YOUR OBJECTIVE: Please give back every entry in full, word for word, but none of the pictures.

STUDY MATERIAL:
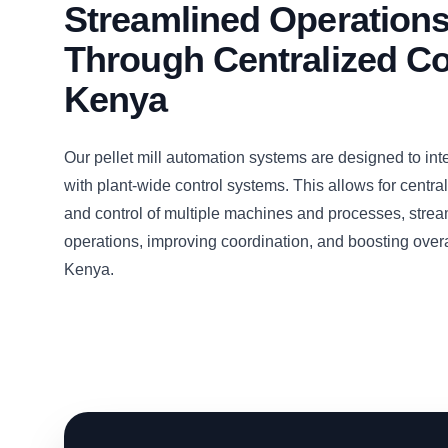
Streamlined Operation
Through Centralized Co
Kenya
Our pellet mill automation systems are designed to inte
with plant-wide control systems. This allows for centra
and control of multiple machines and processes, strea
operations, improving coordination, and boosting overal
Kenya.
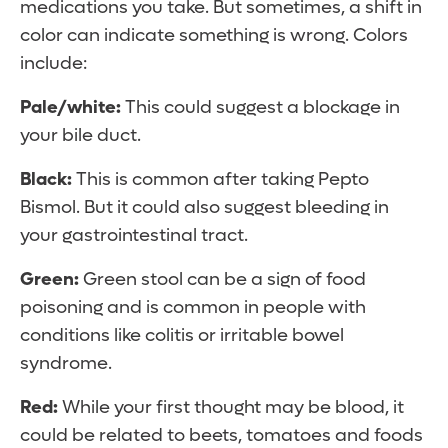
medications you take. But sometimes, a shift in
color can indicate something is wrong. Colors
include:
Pale/white:
This could suggest a blockage in
your bile duct.
Black:
This is common after taking Pepto
Bismol. But it could also suggest bleeding in
your gastrointestinal tract.
Green:
Green stool can be a sign of food
poisoning and is common in people with
conditions like colitis or irritable bowel
syndrome.
Red:
While your first thought may be blood, it
could be related to beets, tomatoes and foods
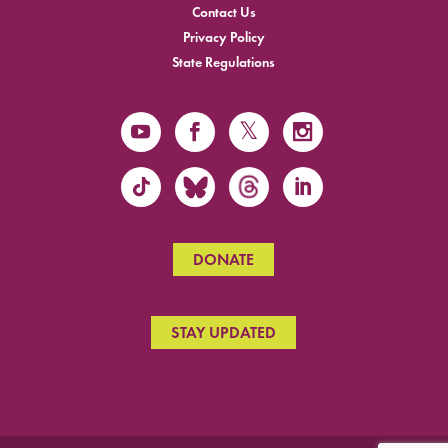
Contact Us
Privacy Policy
State Regulations
DONATE
STAY UPDATED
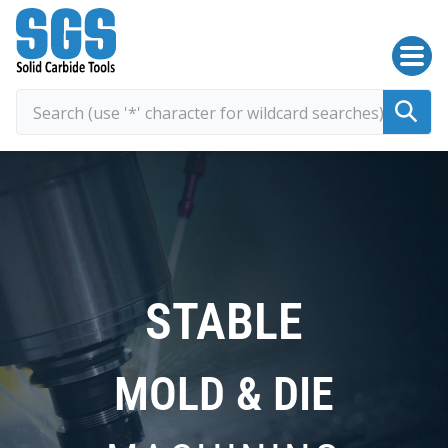
SGS Kyocera
STABLE
MOLD & DIE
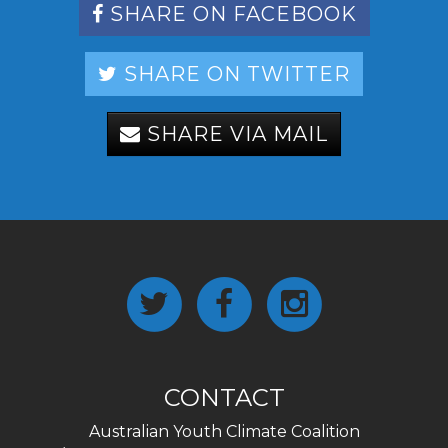
SHARE ON FACEBOOK
SHARE ON TWITTER
SHARE VIA MAIL
CONTACT
Australian Youth Climate Coalition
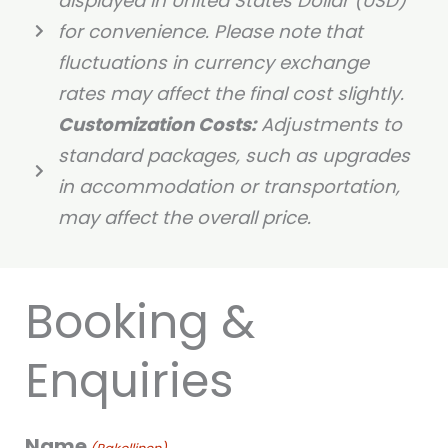
displayed in United States Dollar (USD)
for convenience. Please note that
fluctuations in currency exchange
rates may affect the final cost slightly.
Customization Costs:
Adjustments to
standard packages, such as upgrades
in accommodation or transportation,
may affect the overall price.
Booking &
Enquiries
Name
PP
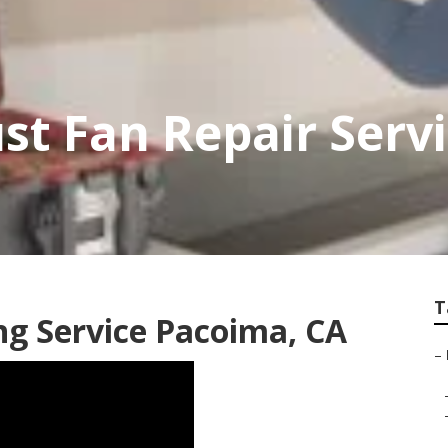
st Fan Repair Serv
T
ng Service Pacoima, CA
–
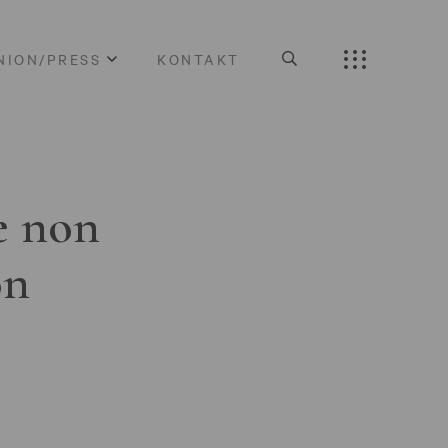
NION/PRESS
KONTAKT
e non
on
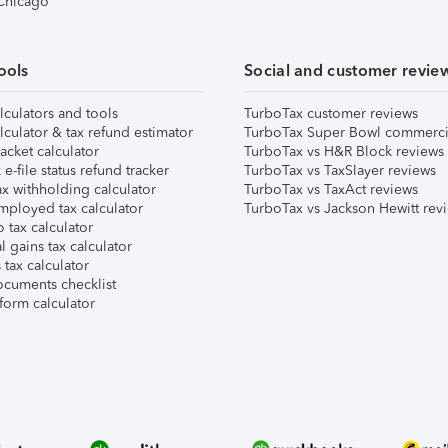
 Chicago
ools
Social and customer revie
lculators and tools
TurboTax customer reviews
lculator & tax refund estimator
TurboTax Super Bowl commerci
acket calculator
TurboTax vs H&R Block reviews
e-file status refund tracker
TurboTax vs TaxSlayer reviews
x withholding calculator
TurboTax vs TaxAct reviews
mployed tax calculator
TurboTax vs Jackson Hewitt rev
 tax calculator
l gains tax calculator
tax calculator
ocuments checklist
form calculator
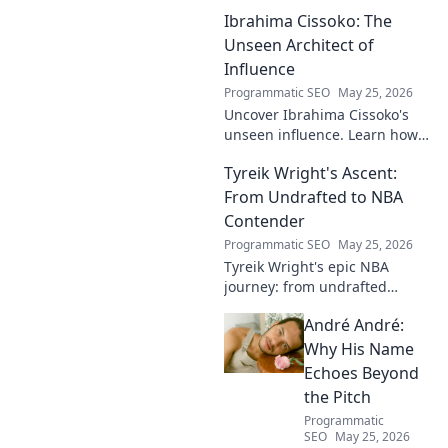
journey of a footballing talent,
Ibrahima Cissoko: The
from local pitches to
professional dreams.
Unseen Architect of
Influence
Programmatic SEO
May 25, 2026
Uncover Ibrahima Cissoko's
unseen influence. Learn how
this architect of power shapes
Tyreik Wright's Ascent:
impact, from courtrooms to
boardrooms.
From Undrafted to NBA
Contender
Programmatic SEO
May 25, 2026
Tyreik Wright's epic NBA
journey: from undrafted
underdog to a contender.
André André:
Discover his inspiring ascent!
Why His Name
Echoes Beyond
the Pitch
Programmatic
SEO
May 25, 2026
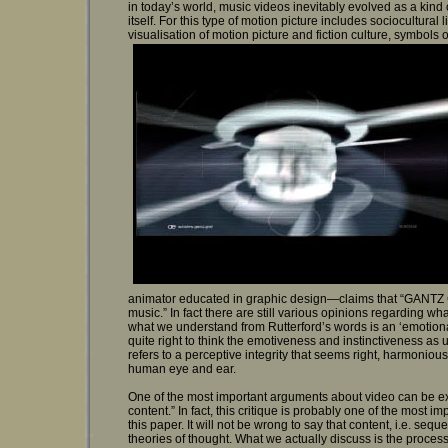
in today’s world, music videos inevitably evolved as a kind 
itself. For this type of motion picture includes sociocultura
visualisation of motion picture and fiction culture, symbols o
animator educated in graphic design—claims that “GANTZ GR
music.” In fact there are still various opinions regarding w
what we understand from Rutterford’s words is an ‘emotional, 
quite right to think the emotiveness and instinctiveness as u
refers to a perceptive integrity that seems right, harmonio
human eye and ear.
One of the most important arguments about video can be expr
content.” In fact, this critique is probably one of the most 
this paper. It will not be wrong to say that content, i.e. sequ
theories of thought. What we actually discuss is the process 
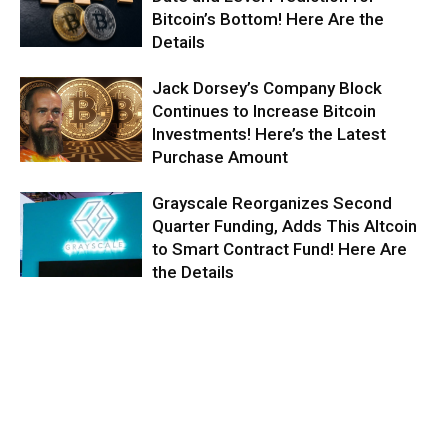
Bitcoin’s Bottom! Here Are the
Details
Jack Dorsey’s Company Block
Continues to Increase Bitcoin
Investments! Here’s the Latest
Purchase Amount
Grayscale Reorganizes Second
Quarter Funding, Adds This Altcoin
to Smart Contract Fund! Here Are
the Details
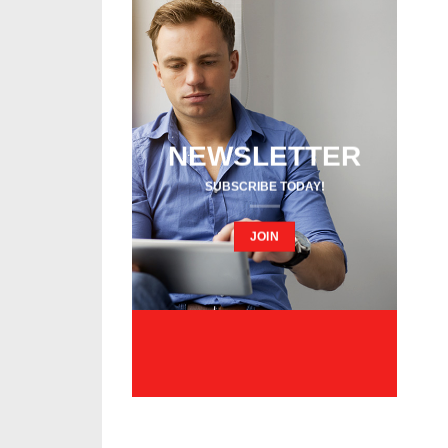
NEWSLETTER
SUBSCRIBE TODAY!
JOIN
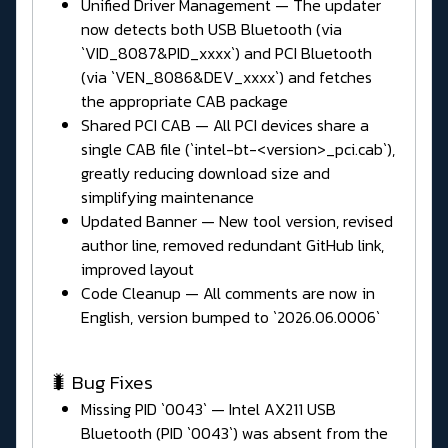
Unified Driver Management — The updater
now detects both USB Bluetooth (via
`VID_8087&PID_xxxx`) and PCI Bluetooth
(via `VEN_8086&DEV_xxxx`) and fetches
the appropriate CAB package
Shared PCI CAB — All PCI devices share a
single CAB file (`intel-bt-<version>_pci.cab`),
greatly reducing download size and
simplifying maintenance
Updated Banner — New tool version, revised
author line, removed redundant GitHub link,
improved layout
Code Cleanup — All comments are now in
English, version bumped to `2026.06.0006`
🐛 Bug Fixes
Missing PID `0043` — Intel AX211 USB
Bluetooth (PID `0043`) was absent from the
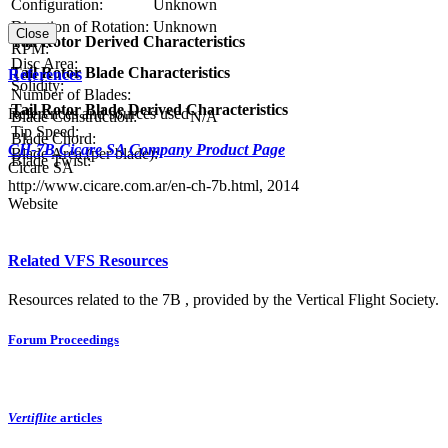
Configuration:
Unknown
Direction of Rotation:
Unknown
Close
Tail Rotor Derived Characteristics
RPM:
Disc Area:
Tail Rotor Blade Characteristics
References
Solidity:
Number of Blades:
Tail Rotor Blade Derived Characteristics
References and sources used
Blade Construction:
N/A
Tip Speed:
Blade Chord:
CH-7B Cicare SA Company Product Page
Blade Area (per blade):
Blade Twist:
Cicare SA
http://www.cicare.com.ar/en-ch-7b.html, 2014
Website
Related VFS Resources
Resources related to the 7B , provided by the Vertical Flight Society.
Forum Proceedings
Vertiflite
articles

SOLUTION FOR THIS EXERCISE:
Streamlined Operation
Through Centralized Co
Kenya
Our pellet mill automation systems are designed to inte
with plant-wide control systems. This allows for centra
and control of multiple machines and processes, strea
operations, improving coordination, and boosting overal
Kenya.
medications you take. But sometimes, a shift in
color can indicate something is wrong. Colors
include:
Pale/white:
This could suggest a blockage in
your bile duct.
Black:
This is common after taking Pepto
Bismol. But it could also suggest bleeding in
your gastrointestinal tract.
Green:
Green stool can be a sign of food
poisoning and is common in people with
conditions like colitis or irritable bowel
syndrome.
Red:
While your first thought may be blood, it
could be related to beets, tomatoes and foods
Contact Us
Privacy Policy
State Regulations
DONATE
STAY UPDATED
SGS Kyocera
STABLE
MOLD & DIE
SHARE ON FACEBOOK
SHARE ON TWITTER
SHARE VIA MAIL
CONTACT
Australian Youth Climate Coalition
displayed in United States Dollar (USD)
for convenience. Please note that
fluctuations in currency exchange
rates may affect the final cost slightly.
Customization Costs:
Adjustments to
standard packages, such as upgrades
in accommodation or transportation,
may affect the overall price.
Booking &
Enquiries
Name
PP
st Fan Repair Serv
T
ng Service Pacoima, CA
–
NION/PRESS
KONTAKT
e non
on
 Chicago
ools
Social and customer revie
lculators and tools
TurboTax customer reviews
lculator & tax refund estimator
TurboTax Super Bowl commerci
acket calculator
TurboTax vs H&R Block reviews
e-file status refund tracker
TurboTax vs TaxSlayer reviews
x withholding calculator
TurboTax vs TaxAct reviews
mployed tax calculator
TurboTax vs Jackson Hewitt rev
 tax calculator
l gains tax calculator
tax calculator
ocuments checklist
form calculator
journey of a footballing talent,
Ibrahima Cissoko: The
from local pitches to
professional dreams.
Unseen Architect of
Influence
Programmatic SEO
May 25, 2026
Uncover Ibrahima Cissoko's
unseen influence. Learn how
this architect of power shapes
Tyreik Wright's Ascent:
impact, from courtrooms to
boardrooms.
From Undrafted to NBA
Contender
Programmatic SEO
May 25, 2026
Tyreik Wright's epic NBA
journey: from undrafted
underdog to a contender.
André André:
Discover his inspiring ascent!
Why His Name
Echoes Beyond
the Pitch
Programmatic
SEO
May 25, 2026
in today’s world, music videos inevitably evolved as a kind 
itself. For this type of motion picture includes sociocultura
visualisation of motion picture and fiction culture, symbols o
animator educated in graphic design—claims that “GANTZ GR
music.” In fact there are still various opinions regarding w
what we understand from Rutterford’s words is an ‘emotional, 
quite right to think the emotiveness and instinctiveness as u
refers to a perceptive integrity that seems right, harmonio
human eye and ear.
One of the most important arguments about video can be expr
content.” In fact, this critique is probably one of the most 
this paper. It will not be wrong to say that content, i.e. sequ
theories of thought. What we actually discuss is the process 
Bitcoin’s Bottom! Here Are the
Details
Jack Dorsey’s Company Block
Continues to Increase Bitcoin
Investments! Here’s the Latest
Purchase Amount
Grayscale Reorganizes Second
Quarter Funding, Adds This Altcoin
to Smart Contract Fund! Here Are
the Details
NEWSLETTER
SUBSCRIBE TODAY!
JOIN
Unified Driver Management — The updater
now detects both USB Bluetooth (via
`VID_8087&PID_xxxx`) and PCI Bluetooth
(via `VEN_8086&DEV_xxxx`) and fetches
the appropriate CAB package
Shared PCI CAB — All PCI devices share a
single CAB file (`intel-bt-<version>_pci.cab`),
greatly reducing download size and
simplifying maintenance
Updated Banner — New tool version, revised
author line, removed redundant GitHub link,
improved layout
Code Cleanup — All comments are now in
English, version bumped to `2026.06.0006`
🐛 Bug Fixes
Missing PID `0043` — Intel AX211 USB
Bluetooth (PID `0043`) was absent from the
Configuration:
Unknown
Direction of Rotation:
Unknown
Close
Tail Rotor Derived Characteristics
RPM:
Disc Area:
Tail Rotor Blade Characteristics
References
Solidity:
Number of Blades:
Tail Rotor Blade Derived Characteristics
References and sources used
Blade Construction:
N/A
Tip Speed:
Blade Chord:
CH-7B Cicare SA Company Product Page
Blade Area (per blade):
Blade Twist:
Cicare SA
http://www.cicare.com.ar/en-ch-7b.html, 2014
Website
Related VFS Resources
Resources related to the 7B , provided by the Vertical Flight Society.
Forum Proceedings
Vertiflite
articles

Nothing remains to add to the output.